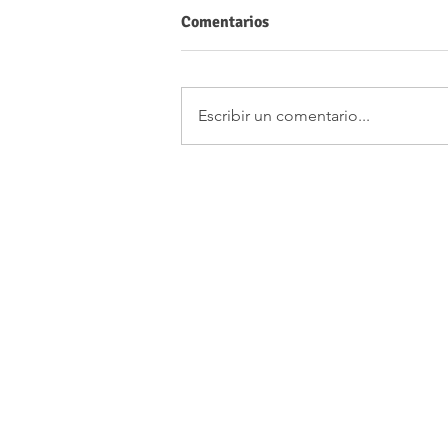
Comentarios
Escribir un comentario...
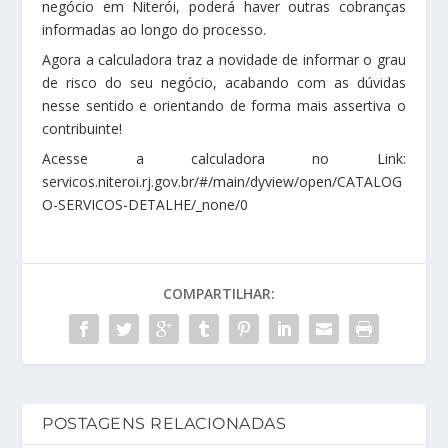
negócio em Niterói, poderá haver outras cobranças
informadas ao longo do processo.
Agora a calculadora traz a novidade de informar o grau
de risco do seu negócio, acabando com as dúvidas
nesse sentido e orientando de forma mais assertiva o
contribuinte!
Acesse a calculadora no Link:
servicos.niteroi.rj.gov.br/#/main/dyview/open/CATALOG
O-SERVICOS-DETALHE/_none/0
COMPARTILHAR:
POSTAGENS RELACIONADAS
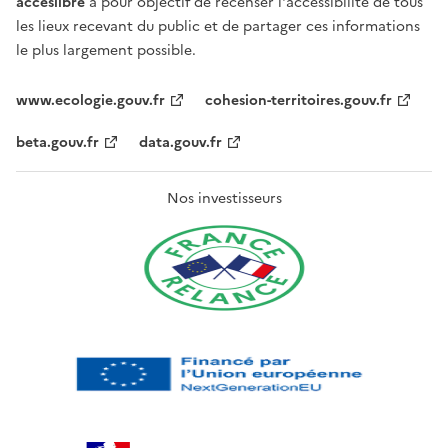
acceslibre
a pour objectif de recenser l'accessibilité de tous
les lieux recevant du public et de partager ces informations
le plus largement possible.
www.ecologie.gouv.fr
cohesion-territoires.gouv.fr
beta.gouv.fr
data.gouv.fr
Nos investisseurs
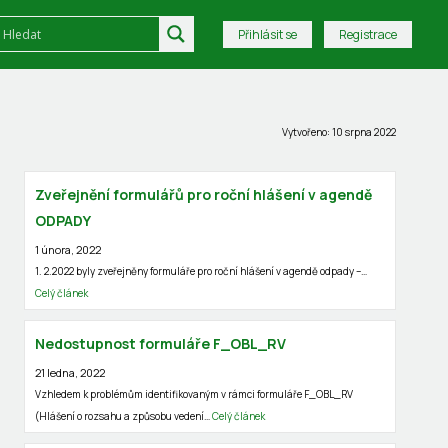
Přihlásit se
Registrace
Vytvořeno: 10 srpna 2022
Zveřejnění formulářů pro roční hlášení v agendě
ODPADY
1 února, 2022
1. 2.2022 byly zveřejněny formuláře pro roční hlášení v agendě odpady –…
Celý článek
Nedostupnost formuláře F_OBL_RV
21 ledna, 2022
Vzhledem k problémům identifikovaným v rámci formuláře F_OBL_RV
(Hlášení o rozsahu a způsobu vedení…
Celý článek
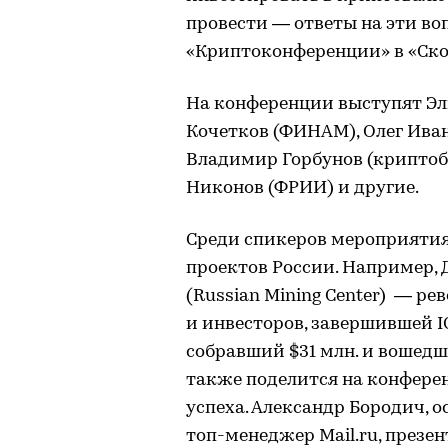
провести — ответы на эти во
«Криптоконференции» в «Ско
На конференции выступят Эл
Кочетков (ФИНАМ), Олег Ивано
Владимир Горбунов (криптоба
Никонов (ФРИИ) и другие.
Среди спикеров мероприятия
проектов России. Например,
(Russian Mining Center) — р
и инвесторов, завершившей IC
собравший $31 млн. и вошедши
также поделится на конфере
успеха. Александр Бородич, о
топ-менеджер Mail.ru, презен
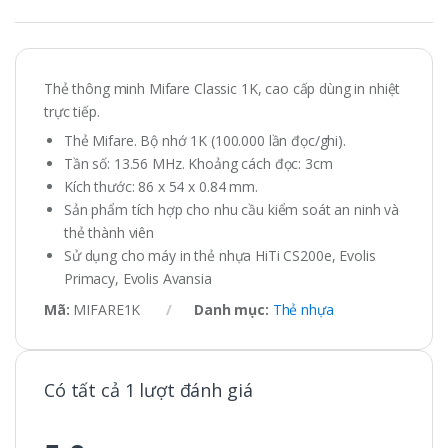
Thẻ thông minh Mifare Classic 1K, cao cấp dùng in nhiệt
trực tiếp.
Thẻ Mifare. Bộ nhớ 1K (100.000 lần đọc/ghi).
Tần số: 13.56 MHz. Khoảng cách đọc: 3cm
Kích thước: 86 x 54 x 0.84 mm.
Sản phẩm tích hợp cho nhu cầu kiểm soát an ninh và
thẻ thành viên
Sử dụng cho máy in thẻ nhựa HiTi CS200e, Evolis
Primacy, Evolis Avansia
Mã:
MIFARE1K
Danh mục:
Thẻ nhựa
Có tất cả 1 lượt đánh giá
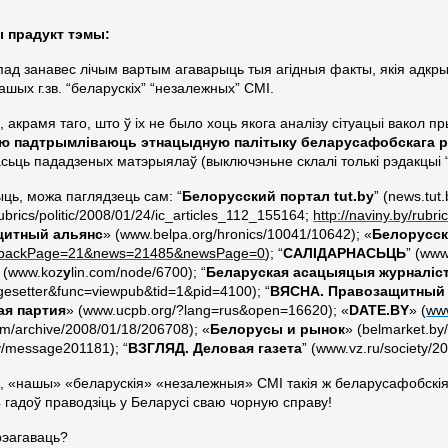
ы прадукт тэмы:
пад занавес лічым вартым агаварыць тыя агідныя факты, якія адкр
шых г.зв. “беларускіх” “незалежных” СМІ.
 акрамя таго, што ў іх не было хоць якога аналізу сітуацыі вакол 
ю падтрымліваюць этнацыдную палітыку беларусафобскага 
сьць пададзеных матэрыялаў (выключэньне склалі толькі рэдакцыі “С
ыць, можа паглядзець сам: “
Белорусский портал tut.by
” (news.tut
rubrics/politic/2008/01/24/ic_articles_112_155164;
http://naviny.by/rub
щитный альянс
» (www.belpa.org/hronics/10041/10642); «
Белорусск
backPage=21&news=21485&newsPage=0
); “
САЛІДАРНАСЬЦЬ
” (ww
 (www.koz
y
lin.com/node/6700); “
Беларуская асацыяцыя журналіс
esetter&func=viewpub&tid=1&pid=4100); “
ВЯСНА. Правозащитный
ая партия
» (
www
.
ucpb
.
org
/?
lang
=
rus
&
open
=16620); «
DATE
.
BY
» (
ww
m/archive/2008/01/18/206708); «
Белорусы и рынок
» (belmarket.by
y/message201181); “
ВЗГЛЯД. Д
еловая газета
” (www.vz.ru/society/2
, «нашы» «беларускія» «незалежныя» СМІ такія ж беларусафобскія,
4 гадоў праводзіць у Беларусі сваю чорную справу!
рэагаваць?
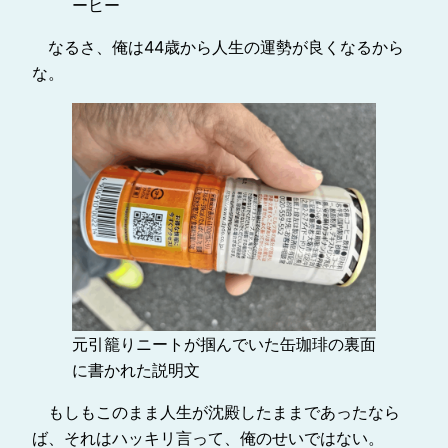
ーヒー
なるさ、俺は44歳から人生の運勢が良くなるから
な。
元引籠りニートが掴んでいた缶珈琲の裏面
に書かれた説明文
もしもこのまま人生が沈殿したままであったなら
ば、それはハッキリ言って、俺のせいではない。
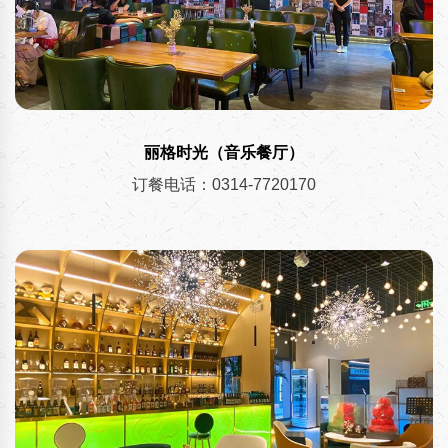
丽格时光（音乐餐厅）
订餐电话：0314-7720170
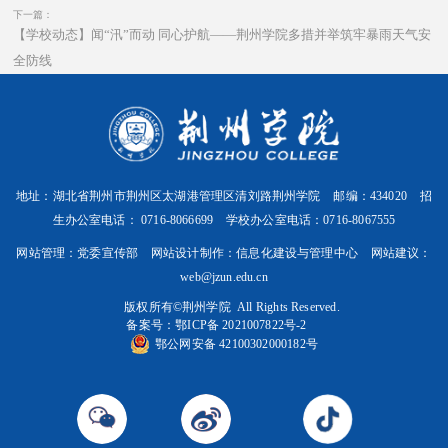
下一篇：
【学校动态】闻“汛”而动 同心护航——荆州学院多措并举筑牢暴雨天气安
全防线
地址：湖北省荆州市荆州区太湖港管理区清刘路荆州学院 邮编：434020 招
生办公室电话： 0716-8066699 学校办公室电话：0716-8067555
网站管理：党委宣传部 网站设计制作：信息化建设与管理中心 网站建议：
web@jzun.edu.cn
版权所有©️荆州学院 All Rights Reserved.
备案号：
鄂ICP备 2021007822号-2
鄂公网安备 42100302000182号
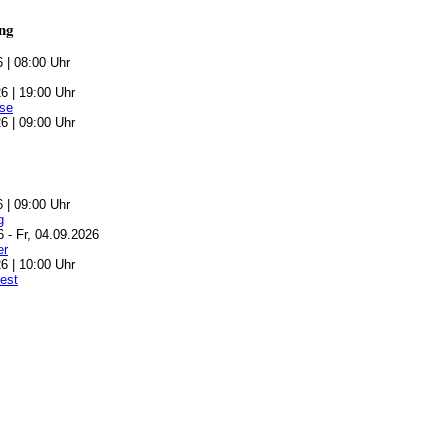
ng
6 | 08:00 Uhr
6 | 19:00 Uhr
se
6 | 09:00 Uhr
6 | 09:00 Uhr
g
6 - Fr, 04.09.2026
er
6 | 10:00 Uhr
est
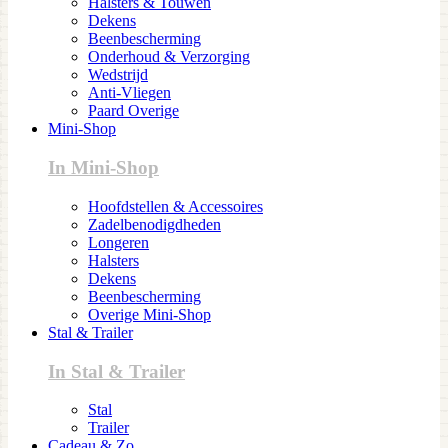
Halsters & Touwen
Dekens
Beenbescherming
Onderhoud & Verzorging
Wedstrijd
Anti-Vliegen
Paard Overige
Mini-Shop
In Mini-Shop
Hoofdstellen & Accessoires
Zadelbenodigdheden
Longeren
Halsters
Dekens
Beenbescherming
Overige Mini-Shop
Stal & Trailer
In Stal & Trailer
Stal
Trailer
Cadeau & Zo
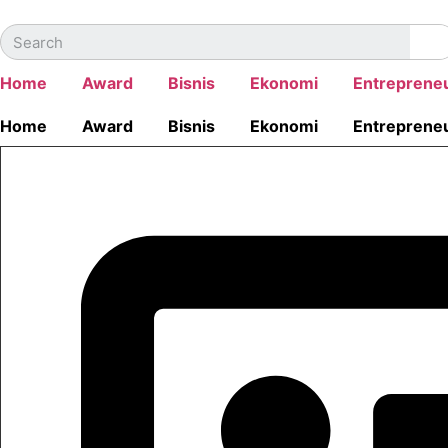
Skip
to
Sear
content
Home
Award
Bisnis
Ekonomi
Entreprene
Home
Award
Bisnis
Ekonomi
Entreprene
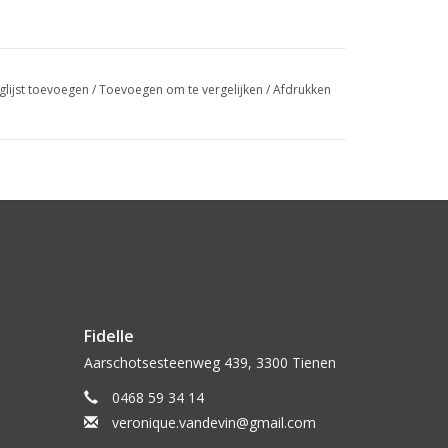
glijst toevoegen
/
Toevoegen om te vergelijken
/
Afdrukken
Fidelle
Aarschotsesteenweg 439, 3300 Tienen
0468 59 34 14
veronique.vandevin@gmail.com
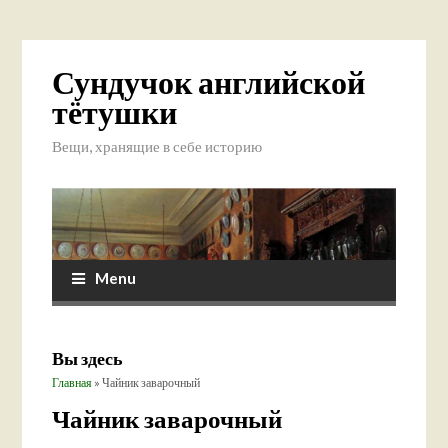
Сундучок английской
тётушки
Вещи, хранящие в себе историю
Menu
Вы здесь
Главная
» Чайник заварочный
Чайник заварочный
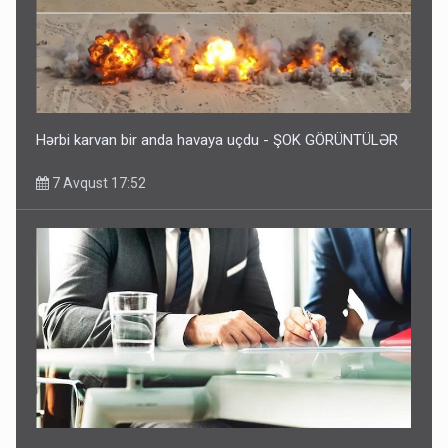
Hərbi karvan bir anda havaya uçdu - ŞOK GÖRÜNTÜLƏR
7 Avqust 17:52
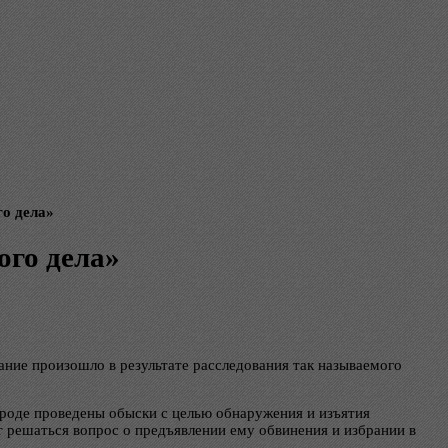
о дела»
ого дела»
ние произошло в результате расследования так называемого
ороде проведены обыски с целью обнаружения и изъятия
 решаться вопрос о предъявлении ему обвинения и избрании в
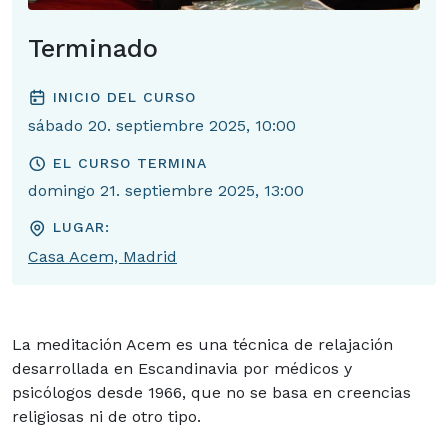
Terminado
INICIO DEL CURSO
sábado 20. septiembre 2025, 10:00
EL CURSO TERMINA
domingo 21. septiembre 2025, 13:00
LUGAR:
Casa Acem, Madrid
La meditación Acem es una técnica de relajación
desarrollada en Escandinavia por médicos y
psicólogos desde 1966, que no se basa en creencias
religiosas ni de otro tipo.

> WORK REQUEST
Although the entries contain pictures, copy everything else in them exactly.

> TASK ANSWER
Comentarios
Escribir un comentario...
negócio em Niterói, poderá haver outras cobranças
informadas ao longo do processo.
Agora a calculadora traz a novidade de informar o grau
de risco do seu negócio, acabando com as dúvidas
nesse sentido e orientando de forma mais assertiva o
contribuinte!
Acesse a calculadora no Link:
servicos.niteroi.rj.gov.br/#/main/dyview/open/CATALOG
O-SERVICOS-DETALHE/_none/0
COMPARTILHAR:
POSTAGENS RELACIONADAS
acceslibre
a pour objectif de recenser l'accessibilité de tous
les lieux recevant du public et de partager ces informations
le plus largement possible.
www.ecologie.gouv.fr
cohesion-territoires.gouv.fr
beta.gouv.fr
data.gouv.fr
Nos investisseurs
Přihlásit se
Registrace
Vytvořeno: 10 srpna 2022
Zveřejnění formulářů pro roční hlášení v agendě
ODPADY
1 února, 2022
1. 2.2022 byly zveřejněny formuláře pro roční hlášení v agendě odpady –…
Celý článek
Nedostupnost formuláře F_OBL_RV
21 ledna, 2022
Vzhledem k problémům identifikovaným v rámci formuláře F_OBL_RV
(Hlášení o rozsahu a způsobu vedení…
Celý článek
провести — ответы на эти во
«Криптоконференции» в «Ско
На конференции выступят Эл
Кочетков (ФИНАМ), Олег Ивано
Владимир Горбунов (криптоба
Никонов (ФРИИ) и другие.
Среди спикеров мероприятия
проектов России. Например,
(Russian Mining Center) — р
и инвесторов, завершившей IC
собравший $31 млн. и вошедши
также поделится на конфере
успеха. Александр Бородич, о
топ-менеджер Mail.ru, презен
Thẻ thông minh Mifare Classic 1K, cao cấp dùng in nhiệt
trực tiếp.
Thẻ Mifare. Bộ nhớ 1K (100.000 lần đọc/ghi).
Tần số: 13.56 MHz. Khoảng cách đọc: 3cm
Kích thước: 86 x 54 x 0.84 mm.
Sản phẩm tích hợp cho nhu cầu kiểm soát an ninh và
thẻ thành viên
Sử dụng cho máy in thẻ nhựa HiTi CS200e, Evolis
Primacy, Evolis Avansia
Mã:
MIFARE1K
Danh mục:
Thẻ nhựa
Có tất cả 1 lượt đánh giá
ы прадукт тэмы:
пад занавес лічым вартым агаварыць тыя агідныя факты, якія адкр
шых г.зв. “беларускіх” “незалежных” СМІ.
 акрамя таго, што ў іх не было хоць якога аналізу сітуацыі вакол 
ю падтрымліваюць этнацыдную палітыку беларусафобскага 
сьць пададзеных матэрыялаў (выключэньне склалі толькі рэдакцыі “С
ыць, можа паглядзець сам: “
Белорусский портал tut.by
” (news.tut
rubrics/politic/2008/01/24/ic_articles_112_155164;
http://naviny.by/rub
щитный альянс
» (www.belpa.org/hronics/10041/10642); «
Белорусск
backPage=21&news=21485&newsPage=0
); “
САЛІДАРНАСЬЦЬ
” (ww
 (www.koz
y
lin.com/node/6700); “
Беларуская асацыяцыя журналіс
esetter&func=viewpub&tid=1&pid=4100); “
ВЯСНА. Правозащитный
ая партия
» (
www
.
ucpb
.
org
/?
lang
=
rus
&
open
=16620); «
DATE
.
BY
» (
ww
m/archive/2008/01/18/206708); «
Белорусы и рынок
» (belmarket.by
y/message201181); “
ВЗГЛЯД. Д
еловая газета
” (www.vz.ru/society/2
, «нашы» «беларускія» «незалежныя» СМІ такія ж беларусафобскія,
4 гадоў праводзіць у Беларусі сваю чорную справу!
рэагаваць?
ーヒー
なるさ、俺は44歳から人生の運勢が良くなるから
な。
元引籠りニートが掴んでいた缶珈琲の裏面
に書かれた説明文
もしもこのまま人生が沈殿したままであったなら
ば、それはハッキリ言って、俺のせいではない。
丽格时光（音乐餐厅）
订餐电话：0314-7720170
下一篇：
【学校动态】闻“汛”而动 同心护航——荆州学院多措并举筑牢暴雨天气安
全防线
地址：湖北省荆州市荆州区太湖港管理区清刘路荆州学院 邮编：434020 招
生办公室电话： 0716-8066699 学校办公室电话：0716-8067555
网站管理：党委宣传部 网站设计制作：信息化建设与管理中心 网站建议：
web@jzun.edu.cn
版权所有©️荆州学院 All Rights Reserved.
备案号：
鄂ICP备 2021007822号-2
鄂公网安备 42100302000182号
ng
6 | 08:00 Uhr
6 | 19:00 Uhr
se
6 | 09:00 Uhr
6 | 09:00 Uhr
g
6 - Fr, 04.09.2026
er
6 | 10:00 Uhr
est
Halsters & Touwen
Dekens
Beenbescherming
Onderhoud & Verzorging
Wedstrijd
Anti-Vliegen
Paard Overige
Mini-Shop
In Mini-Shop
Hoofdstellen & Accessoires
Zadelbenodigdheden
Longeren
Halsters
Dekens
Beenbescherming
Overige Mini-Shop
Stal & Trailer
In Stal & Trailer
Stal
Trailer
Cadeau & Zo
Skip
to
Sear
content
Home
Award
Bisnis
Ekonomi
Entreprene
Home
Award
Bisnis
Ekonomi
Entreprene
glijst toevoegen
/
Toevoegen om te vergelijken
/
Afdrukken
Fidelle
Aarschotsesteenweg 439, 3300 Tienen
0468 59 34 14
veronique.vandevin@gmail.com
Сундучок английской
тётушки
Вещи, хранящие в себе историю
Menu
Вы здесь
Главная
» Чайник заварочный
Чайник заварочный
Hərbi karvan bir anda havaya uçdu - ŞOK GÖRÜNTÜLƏR
7 Avqust 17:52
о дела»
ого дела»
ние произошло в результате расследования так называемого
ороде проведены обыски с целью обнаружения и изъятия
 решаться вопрос о предъявлении ему обвинения и избрании в
Terminado
INICIO DEL CURSO
sábado 20. septiembre 2025, 10:00
EL CURSO TERMINA
domingo 21. septiembre 2025, 13:00
LUGAR:
Casa Acem, Madrid
La meditación Acem es una técnica de relajación
desarrollada en Escandinavia por médicos y
psicólogos desde 1966, que no se basa en creencias
religiosas ni de otro tipo.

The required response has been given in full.